• _Task details_: What you need to produce from the material below is an exact transcription of the lines from the one with "31.08.24 - klo:15:15 (146, 730)" through the one with "edellinen (295, 170)", both included, and no other line.

• _Material provided_:
-- Opening Marker --

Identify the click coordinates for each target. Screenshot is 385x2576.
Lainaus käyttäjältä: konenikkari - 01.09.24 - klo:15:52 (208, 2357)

-- Closing Marker --
-- Opening Marker --

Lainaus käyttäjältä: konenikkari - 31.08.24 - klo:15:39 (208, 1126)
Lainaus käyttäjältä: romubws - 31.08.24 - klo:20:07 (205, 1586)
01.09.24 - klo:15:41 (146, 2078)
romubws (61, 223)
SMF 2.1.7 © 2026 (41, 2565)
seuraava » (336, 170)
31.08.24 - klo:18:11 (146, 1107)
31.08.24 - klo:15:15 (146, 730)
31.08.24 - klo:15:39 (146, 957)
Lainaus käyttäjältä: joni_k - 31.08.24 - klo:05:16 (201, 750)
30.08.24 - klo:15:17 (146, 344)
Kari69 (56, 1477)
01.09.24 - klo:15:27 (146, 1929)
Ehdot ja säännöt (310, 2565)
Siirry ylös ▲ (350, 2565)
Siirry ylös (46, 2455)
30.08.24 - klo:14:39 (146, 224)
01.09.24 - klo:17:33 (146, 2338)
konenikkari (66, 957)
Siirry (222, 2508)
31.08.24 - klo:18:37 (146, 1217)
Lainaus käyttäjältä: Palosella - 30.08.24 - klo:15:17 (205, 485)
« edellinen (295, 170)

-- Closing Marker --

• _Solution to the exercise_:
31.08.24 - klo:15:15 (146, 730)
31.08.24 - klo:15:39 (146, 957)
Lainaus käyttäjältä: joni_k - 31.08.24 - klo:05:16 (201, 750)
30.08.24 - klo:15:17 (146, 344)
Kari69 (56, 1477)
01.09.24 - klo:15:27 (146, 1929)
Ehdot ja säännöt (310, 2565)
Siirry ylös ▲ (350, 2565)
Siirry ylös (46, 2455)
30.08.24 - klo:14:39 (146, 224)
01.09.24 - klo:17:33 (146, 2338)
konenikkari (66, 957)
Siirry (222, 2508)
31.08.24 - klo:18:37 (146, 1217)
Lainaus käyttäjältä: Palosella - 30.08.24 - klo:15:17 (205, 485)
« edellinen (295, 170)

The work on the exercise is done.